On Sunday's 'Meet the Press', Bill "The Science Guy" Nye debated "the politics of weather" with Tennessee Republican Rep. Marsha Blackburn.
Bill \"The Science Guy\" Nye on Feb. 4, 2014.
Bill \"The Science Guy\" Nye on Feb. 4, 2014.

On Sunday's edition of Meet the Press, Bill "The Science Guy" Nye debated what David Gregory called "the politics of weather" with Tennessee Republican Rep. Marsha Blackburn.

This was Nye's second high-profile jousting match with a dissenter against the scientific community. Earlier this month, the former host of children's television show Bill Nye the Science Guy debated the Biblical creation story with Creation Museum founder Ken Ham. In both cases, Nye attempted to act as an ambassador on behalf of the scientific method, explaining how the preponderance of evidence leads one to a particular conclusion.
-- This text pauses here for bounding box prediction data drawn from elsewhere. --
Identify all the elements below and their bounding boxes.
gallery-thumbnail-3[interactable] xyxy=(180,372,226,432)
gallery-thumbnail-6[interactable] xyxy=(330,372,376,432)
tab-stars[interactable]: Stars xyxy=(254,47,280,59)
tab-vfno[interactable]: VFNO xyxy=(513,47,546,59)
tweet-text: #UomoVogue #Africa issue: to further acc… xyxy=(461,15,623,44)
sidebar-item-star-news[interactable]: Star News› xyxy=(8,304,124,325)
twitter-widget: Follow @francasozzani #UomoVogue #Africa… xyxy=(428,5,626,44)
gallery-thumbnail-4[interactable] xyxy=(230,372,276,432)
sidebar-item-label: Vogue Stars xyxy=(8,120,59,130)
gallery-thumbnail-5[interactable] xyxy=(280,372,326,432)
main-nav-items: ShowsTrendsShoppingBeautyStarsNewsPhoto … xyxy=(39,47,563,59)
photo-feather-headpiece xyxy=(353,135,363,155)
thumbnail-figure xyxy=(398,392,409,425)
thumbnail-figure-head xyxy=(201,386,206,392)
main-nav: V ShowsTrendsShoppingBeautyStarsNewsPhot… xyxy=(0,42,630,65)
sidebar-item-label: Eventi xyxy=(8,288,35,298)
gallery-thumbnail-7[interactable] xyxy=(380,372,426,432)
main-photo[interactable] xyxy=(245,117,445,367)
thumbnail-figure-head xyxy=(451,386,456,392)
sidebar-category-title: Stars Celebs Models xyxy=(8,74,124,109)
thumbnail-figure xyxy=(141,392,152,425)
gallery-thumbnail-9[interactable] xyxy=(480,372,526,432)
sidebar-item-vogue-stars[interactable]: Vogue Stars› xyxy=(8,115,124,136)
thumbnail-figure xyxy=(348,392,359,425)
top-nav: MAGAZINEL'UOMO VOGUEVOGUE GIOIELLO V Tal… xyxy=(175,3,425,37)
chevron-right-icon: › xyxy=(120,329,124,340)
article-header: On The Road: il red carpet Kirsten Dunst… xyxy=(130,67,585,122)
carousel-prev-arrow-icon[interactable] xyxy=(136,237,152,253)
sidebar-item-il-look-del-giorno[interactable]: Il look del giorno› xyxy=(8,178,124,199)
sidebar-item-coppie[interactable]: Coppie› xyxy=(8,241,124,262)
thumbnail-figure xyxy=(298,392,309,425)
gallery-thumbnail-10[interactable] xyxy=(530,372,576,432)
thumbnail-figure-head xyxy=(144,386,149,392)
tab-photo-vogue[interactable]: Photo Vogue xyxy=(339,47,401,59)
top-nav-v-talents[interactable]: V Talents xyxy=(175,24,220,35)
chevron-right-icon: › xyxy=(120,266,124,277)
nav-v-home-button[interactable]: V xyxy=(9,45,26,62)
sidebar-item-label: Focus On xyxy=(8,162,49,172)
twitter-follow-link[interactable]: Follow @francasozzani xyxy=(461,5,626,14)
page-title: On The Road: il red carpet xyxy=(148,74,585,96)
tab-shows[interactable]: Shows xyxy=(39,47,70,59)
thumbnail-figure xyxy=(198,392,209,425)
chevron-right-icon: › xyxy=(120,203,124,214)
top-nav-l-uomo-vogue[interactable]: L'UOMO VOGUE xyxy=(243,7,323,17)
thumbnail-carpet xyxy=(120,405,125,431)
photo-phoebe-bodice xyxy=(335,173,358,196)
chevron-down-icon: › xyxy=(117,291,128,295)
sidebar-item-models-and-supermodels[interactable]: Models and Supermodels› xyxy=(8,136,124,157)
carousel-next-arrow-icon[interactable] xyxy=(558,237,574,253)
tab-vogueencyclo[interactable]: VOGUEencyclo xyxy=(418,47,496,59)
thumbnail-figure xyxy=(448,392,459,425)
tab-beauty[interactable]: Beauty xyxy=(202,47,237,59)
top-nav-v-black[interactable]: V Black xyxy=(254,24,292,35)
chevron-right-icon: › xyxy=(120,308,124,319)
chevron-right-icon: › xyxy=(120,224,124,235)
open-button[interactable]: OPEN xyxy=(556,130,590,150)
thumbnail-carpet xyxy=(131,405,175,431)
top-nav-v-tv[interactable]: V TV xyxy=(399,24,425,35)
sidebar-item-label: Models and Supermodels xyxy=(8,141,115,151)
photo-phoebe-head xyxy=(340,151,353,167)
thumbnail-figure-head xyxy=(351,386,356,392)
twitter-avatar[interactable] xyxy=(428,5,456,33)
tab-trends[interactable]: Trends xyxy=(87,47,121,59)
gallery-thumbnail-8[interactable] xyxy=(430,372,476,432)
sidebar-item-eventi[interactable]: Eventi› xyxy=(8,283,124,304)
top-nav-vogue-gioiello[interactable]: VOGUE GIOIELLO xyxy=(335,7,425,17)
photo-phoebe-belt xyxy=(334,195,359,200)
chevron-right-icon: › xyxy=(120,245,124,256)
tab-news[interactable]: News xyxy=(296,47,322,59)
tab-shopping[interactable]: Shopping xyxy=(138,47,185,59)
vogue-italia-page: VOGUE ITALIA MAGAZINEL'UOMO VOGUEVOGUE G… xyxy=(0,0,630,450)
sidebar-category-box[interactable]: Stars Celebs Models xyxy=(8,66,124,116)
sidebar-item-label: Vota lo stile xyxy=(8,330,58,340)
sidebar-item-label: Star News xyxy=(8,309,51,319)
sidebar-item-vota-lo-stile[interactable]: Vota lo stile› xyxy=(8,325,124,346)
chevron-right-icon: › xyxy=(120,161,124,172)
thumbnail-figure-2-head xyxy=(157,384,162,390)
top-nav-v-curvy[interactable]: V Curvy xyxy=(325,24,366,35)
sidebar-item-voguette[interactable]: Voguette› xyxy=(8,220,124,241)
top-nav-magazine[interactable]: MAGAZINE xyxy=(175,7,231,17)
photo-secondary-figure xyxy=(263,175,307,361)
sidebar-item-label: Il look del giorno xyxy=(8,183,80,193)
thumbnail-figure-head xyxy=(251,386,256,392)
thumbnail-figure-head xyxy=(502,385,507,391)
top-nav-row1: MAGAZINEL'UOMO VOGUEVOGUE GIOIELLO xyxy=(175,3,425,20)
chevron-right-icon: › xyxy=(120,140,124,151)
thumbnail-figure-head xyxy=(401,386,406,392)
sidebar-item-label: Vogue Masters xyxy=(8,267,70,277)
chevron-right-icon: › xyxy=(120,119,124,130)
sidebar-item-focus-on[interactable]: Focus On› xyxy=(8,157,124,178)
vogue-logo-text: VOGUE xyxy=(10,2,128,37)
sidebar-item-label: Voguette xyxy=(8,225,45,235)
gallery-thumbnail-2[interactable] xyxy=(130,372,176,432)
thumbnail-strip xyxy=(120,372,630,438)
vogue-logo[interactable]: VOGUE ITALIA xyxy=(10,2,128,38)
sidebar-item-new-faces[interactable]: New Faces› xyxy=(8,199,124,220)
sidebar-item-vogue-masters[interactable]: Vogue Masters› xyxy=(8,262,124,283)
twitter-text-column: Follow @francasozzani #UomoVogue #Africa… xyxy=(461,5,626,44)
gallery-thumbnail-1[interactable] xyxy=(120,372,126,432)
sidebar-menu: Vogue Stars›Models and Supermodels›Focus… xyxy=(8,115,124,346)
And in both cases, his interlocutor fought him to a standstill by conjuring up the appearance of ambiguity.

"There is not consensus there," said Blackburn, who, as the current vice chair of the House Energy and Commerce Committee, has influence over domestic environmental policy. Blackburn cited two climate scientists to make her point: One who has been "wrong about nearly every major climate argument he's made over the past two decades," according to fellow environmental scientist Dana Nuccitelli, and another who recently said, "it's clear that adding more carbon dioxide to the atmosphere will warm the planet." The scientific consensus on climate change is accepted by 97% of climate scientists.
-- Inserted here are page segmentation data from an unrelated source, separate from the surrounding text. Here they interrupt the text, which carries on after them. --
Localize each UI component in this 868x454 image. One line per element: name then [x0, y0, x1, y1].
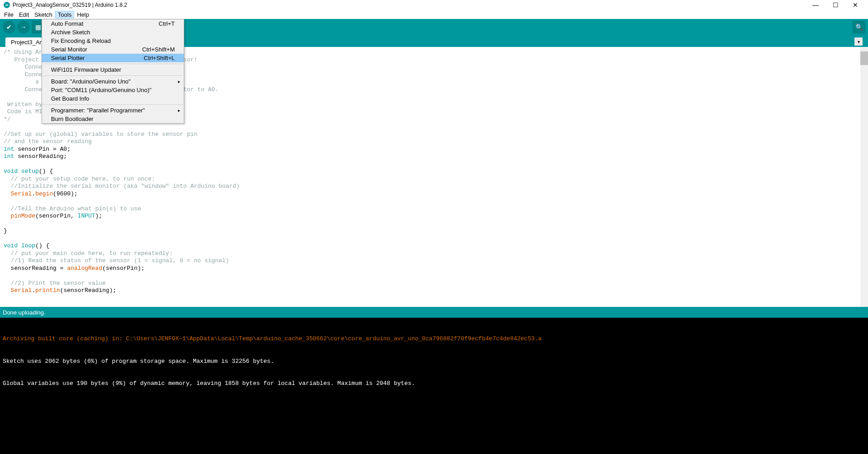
code-line: void setup() {	[4, 168, 864, 176]
menu-item-get-board-info[interactable]: Get Board Info	[42, 94, 184, 103]
code-line: Serial.println(sensorReading);	[4, 287, 864, 295]
menu-item-auto-format[interactable]: Auto FormatCtrl+T	[42, 19, 184, 28]
menu-item-label: Serial Plotter	[51, 55, 144, 61]
submenu-arrow-icon: ▸	[178, 108, 180, 113]
menu-item-archive-sketch[interactable]: Archive Sketch	[42, 28, 184, 37]
menu-item-label: Archive Sketch	[51, 29, 175, 36]
console-line: Global variables use 190 bytes (9%) of d…	[3, 380, 865, 388]
editor-scrollthumb[interactable]	[860, 51, 868, 65]
menu-item-wifi101-firmware-updater[interactable]: WiFi101 Firmware Updater	[42, 65, 184, 74]
code-line: // put your main code here, to run repea…	[4, 250, 864, 258]
code-line: //Initialize the serial monitor (aka "wi…	[4, 183, 864, 190]
status-text: Done uploading.	[3, 309, 46, 316]
code-line: // put your setup code here, to run once…	[4, 176, 864, 183]
tools-menu-dropdown: Auto FormatCtrl+TArchive SketchFix Encod…	[42, 19, 184, 124]
code-line	[4, 123, 864, 131]
menu-item-label: Board: "Arduino/Genuino Uno"	[51, 78, 175, 85]
code-line	[4, 161, 864, 168]
editor-scrollbar[interactable]	[860, 47, 868, 307]
code-line: //Set up our (global) variables to store…	[4, 131, 864, 139]
console-line: Sketch uses 2062 bytes (6%) of program s…	[3, 358, 865, 366]
menu-sketch[interactable]: Sketch	[32, 11, 55, 19]
menu-item-shortcut: Ctrl+Shift+L	[144, 55, 175, 61]
menu-tools[interactable]: Tools	[55, 11, 74, 19]
code-line	[4, 198, 864, 205]
menu-item-burn-bootloader[interactable]: Burn Bootloader	[42, 115, 184, 123]
menu-item-shortcut: Ctrl+Shift+M	[142, 46, 175, 53]
code-line: //1) Read the status of the sensor (1 = …	[4, 257, 864, 265]
console[interactable]: Archiving built core (caching) in: C:\Us…	[0, 318, 868, 454]
tab-menu-button[interactable]: ▾	[854, 37, 863, 46]
menu-separator	[43, 104, 183, 105]
submenu-arrow-icon: ▸	[178, 79, 180, 84]
menu-edit[interactable]: Edit	[16, 11, 32, 19]
window-controls: — ☐ ✕	[811, 0, 864, 9]
code-line: int sensorReading;	[4, 153, 864, 161]
code-line: }	[4, 227, 864, 235]
code-line: pinMode(sensorPin, INPUT);	[4, 213, 864, 220]
code-line: Serial.begin(9600);	[4, 190, 864, 198]
app-icon: ∞	[4, 2, 10, 8]
maximize-button[interactable]: ☐	[831, 0, 840, 9]
titlebar: ∞ Project3_AnalogSensor_032519 | Arduino…	[0, 0, 868, 10]
menu-item-shortcut: Ctrl+T	[159, 20, 175, 27]
menu-file[interactable]: File	[1, 11, 16, 19]
code-line: int sensorPin = A0;	[4, 146, 864, 153]
menu-item-label: Get Board Info	[51, 95, 175, 102]
close-button[interactable]: ✕	[851, 0, 860, 9]
menu-help[interactable]: Help	[74, 11, 92, 19]
menubar: File Edit Sketch Tools Help	[0, 10, 868, 19]
menu-item-label: Burn Bootloader	[51, 116, 175, 122]
code-line: void loop() {	[4, 242, 864, 250]
menu-item-programmer-parallel-programmer[interactable]: Programmer: "Parallel Programmer"▸	[42, 106, 184, 115]
statusbar: Done uploading.	[0, 307, 868, 318]
menu-item-label: Programmer: "Parallel Programmer"	[51, 107, 175, 114]
console-line: Archiving built core (caching) in: C:\Us…	[3, 335, 865, 343]
code-line	[4, 220, 864, 228]
menu-item-fix-encoding-reload[interactable]: Fix Encoding & Reload	[42, 37, 184, 45]
serial-monitor-button[interactable]: 🔍	[853, 21, 865, 33]
code-line: //Tell the Arduino what pin(s) to use	[4, 205, 864, 213]
code-line: sensorReading = analogRead(sensorPin);	[4, 265, 864, 273]
menu-item-label: Port: "COM11 (Arduino/Genuino Uno)"	[51, 87, 175, 93]
menu-item-serial-plotter[interactable]: Serial PlotterCtrl+Shift+L	[42, 54, 184, 62]
menu-item-label: Fix Encoding & Reload	[51, 37, 175, 44]
menu-item-label: Serial Monitor	[51, 46, 142, 53]
code-line	[4, 272, 864, 280]
menu-separator	[43, 64, 183, 64]
menu-item-board-arduino-genuino-uno[interactable]: Board: "Arduino/Genuino Uno"▸	[42, 77, 184, 86]
menu-separator	[43, 75, 183, 76]
menu-item-port-com11-arduino-genuino-uno[interactable]: Port: "COM11 (Arduino/Genuino Uno)"	[42, 86, 184, 94]
upload-button[interactable]: →	[17, 21, 30, 33]
verify-button[interactable]: ✔	[3, 21, 15, 33]
menu-item-label: WiFi101 Firmware Updater	[51, 66, 175, 73]
code-line	[4, 235, 864, 243]
window-title: Project3_AnalogSensor_032519 | Arduino 1…	[13, 2, 811, 8]
minimize-button[interactable]: —	[811, 0, 820, 9]
menu-item-label: Auto Format	[51, 20, 159, 27]
menu-item-serial-monitor[interactable]: Serial MonitorCtrl+Shift+M	[42, 45, 184, 54]
code-line: //2) Print the sensor value	[4, 280, 864, 287]
code-line: // and the sensor reading	[4, 138, 864, 146]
Although the arguments marshalled in the Meet the Press debate were structurally similar to those used at the Creation Museum, the stakes differed considerably. The threat of natural selection is largely philosophical: It calls Biblical literalism into doubt and undermines the argument that humans are somehow distinct from the rest of the animal kingdom. But the threat of climate change is corporeal. If left unchecked, rising global temperatures could lead to unpredictable extreme weather events, mass famine, pandemics, political instability, and resource wars.

When Gregory turned the discussion to the potential effects of climate change and ways to combat them, Blackburn insisted that all potential remedies must be subject to short-term cost-benefit analysis.
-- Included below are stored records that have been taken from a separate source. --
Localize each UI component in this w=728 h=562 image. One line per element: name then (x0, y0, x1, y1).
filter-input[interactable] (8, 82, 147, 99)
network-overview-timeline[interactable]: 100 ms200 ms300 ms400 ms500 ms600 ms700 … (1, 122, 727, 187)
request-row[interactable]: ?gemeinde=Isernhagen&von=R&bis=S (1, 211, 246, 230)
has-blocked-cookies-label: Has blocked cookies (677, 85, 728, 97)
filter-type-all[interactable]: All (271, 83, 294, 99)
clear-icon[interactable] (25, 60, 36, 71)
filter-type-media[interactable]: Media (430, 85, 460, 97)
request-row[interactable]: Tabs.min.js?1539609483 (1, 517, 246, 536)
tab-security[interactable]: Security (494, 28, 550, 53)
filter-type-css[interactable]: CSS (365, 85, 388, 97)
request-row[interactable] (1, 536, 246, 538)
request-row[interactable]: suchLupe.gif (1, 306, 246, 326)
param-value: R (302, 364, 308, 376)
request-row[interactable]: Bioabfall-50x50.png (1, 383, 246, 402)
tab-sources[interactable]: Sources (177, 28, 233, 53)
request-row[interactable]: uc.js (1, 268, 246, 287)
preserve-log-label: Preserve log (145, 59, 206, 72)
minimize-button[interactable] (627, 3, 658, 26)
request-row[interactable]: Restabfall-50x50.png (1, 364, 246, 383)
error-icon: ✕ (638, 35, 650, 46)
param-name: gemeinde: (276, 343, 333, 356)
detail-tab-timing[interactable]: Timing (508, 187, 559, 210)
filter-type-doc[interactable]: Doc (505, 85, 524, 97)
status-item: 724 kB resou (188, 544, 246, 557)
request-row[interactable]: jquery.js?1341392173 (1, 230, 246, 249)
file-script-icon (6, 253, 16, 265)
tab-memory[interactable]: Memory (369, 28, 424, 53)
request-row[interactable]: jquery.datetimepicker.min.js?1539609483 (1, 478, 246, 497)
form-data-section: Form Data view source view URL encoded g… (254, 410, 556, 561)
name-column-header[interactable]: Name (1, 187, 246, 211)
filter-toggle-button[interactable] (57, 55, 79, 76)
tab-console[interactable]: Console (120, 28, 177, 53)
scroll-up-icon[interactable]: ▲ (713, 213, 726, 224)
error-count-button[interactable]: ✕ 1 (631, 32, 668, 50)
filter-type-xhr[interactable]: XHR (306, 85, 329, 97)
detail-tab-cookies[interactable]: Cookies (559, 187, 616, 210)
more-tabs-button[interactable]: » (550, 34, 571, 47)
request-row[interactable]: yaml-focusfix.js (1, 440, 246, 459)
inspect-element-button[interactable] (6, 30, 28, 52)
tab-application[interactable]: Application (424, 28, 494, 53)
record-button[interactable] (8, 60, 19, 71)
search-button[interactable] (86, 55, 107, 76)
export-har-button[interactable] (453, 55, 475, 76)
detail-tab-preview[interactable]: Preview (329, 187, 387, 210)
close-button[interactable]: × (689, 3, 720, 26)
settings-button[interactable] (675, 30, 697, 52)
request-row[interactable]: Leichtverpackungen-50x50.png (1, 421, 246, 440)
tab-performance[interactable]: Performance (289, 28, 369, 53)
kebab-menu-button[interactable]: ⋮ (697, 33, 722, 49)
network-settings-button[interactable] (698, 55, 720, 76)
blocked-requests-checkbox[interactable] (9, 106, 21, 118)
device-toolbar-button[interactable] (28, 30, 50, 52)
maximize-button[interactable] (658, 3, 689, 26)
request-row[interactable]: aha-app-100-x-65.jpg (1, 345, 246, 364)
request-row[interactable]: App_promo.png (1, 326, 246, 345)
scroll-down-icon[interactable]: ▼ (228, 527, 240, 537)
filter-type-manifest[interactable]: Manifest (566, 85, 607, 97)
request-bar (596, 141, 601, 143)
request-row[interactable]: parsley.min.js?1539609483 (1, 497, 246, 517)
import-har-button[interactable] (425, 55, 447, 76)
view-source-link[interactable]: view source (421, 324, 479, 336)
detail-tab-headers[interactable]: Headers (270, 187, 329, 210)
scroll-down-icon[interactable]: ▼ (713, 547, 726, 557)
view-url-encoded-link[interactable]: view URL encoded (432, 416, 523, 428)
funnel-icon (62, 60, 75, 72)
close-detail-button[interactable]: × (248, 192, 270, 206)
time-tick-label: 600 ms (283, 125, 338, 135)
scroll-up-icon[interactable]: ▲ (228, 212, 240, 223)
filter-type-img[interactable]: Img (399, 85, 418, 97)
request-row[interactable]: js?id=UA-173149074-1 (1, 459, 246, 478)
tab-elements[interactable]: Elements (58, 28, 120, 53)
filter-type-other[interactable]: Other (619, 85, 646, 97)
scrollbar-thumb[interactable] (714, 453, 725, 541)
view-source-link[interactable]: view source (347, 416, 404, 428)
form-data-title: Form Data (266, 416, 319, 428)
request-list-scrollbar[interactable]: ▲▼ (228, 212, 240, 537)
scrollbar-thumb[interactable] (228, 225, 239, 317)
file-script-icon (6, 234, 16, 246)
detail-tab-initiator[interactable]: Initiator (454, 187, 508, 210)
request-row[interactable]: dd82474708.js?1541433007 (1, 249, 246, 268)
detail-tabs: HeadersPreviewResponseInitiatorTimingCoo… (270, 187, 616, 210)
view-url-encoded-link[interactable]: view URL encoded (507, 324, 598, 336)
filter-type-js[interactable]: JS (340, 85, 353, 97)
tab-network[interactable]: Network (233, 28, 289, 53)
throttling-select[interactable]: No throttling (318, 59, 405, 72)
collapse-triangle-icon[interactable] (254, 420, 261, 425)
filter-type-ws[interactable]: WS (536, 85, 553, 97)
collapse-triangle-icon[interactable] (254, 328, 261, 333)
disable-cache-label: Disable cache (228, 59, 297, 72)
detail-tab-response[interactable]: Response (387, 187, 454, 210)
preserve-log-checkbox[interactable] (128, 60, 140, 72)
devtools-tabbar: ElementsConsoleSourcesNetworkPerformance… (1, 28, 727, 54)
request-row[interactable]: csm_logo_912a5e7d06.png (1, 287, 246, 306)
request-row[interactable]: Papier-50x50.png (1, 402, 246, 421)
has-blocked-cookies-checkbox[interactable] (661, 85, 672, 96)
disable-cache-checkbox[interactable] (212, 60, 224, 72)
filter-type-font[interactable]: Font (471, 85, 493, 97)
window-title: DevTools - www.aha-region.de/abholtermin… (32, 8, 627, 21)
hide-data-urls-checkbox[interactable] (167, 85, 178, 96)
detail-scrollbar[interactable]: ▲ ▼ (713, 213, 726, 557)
"When you look at the social cost of carbon, and there is a lot of ambiguity around that, what you also need to be doing is looking at the benefits of carbon," Blackburn said. Using that model, proposed environmental regulations such as cap-and-trade are unacceptable because of the potential short-term economic impact.

But cost-benefit analysis is ill-equipped to deal with existential threats. It is, after all, difficult to quantify the value of global human civilization. For Bill Nye, mitigating climate change means attempting to "do everything all at once," not dwelling on whether that will put a slight dent in the energy industry's profit margins.

In the context of a debate which inherently gave equal footing to scientific consensus and denialism, Nye said, "The more we mess around with this denial, the less we're going to get done."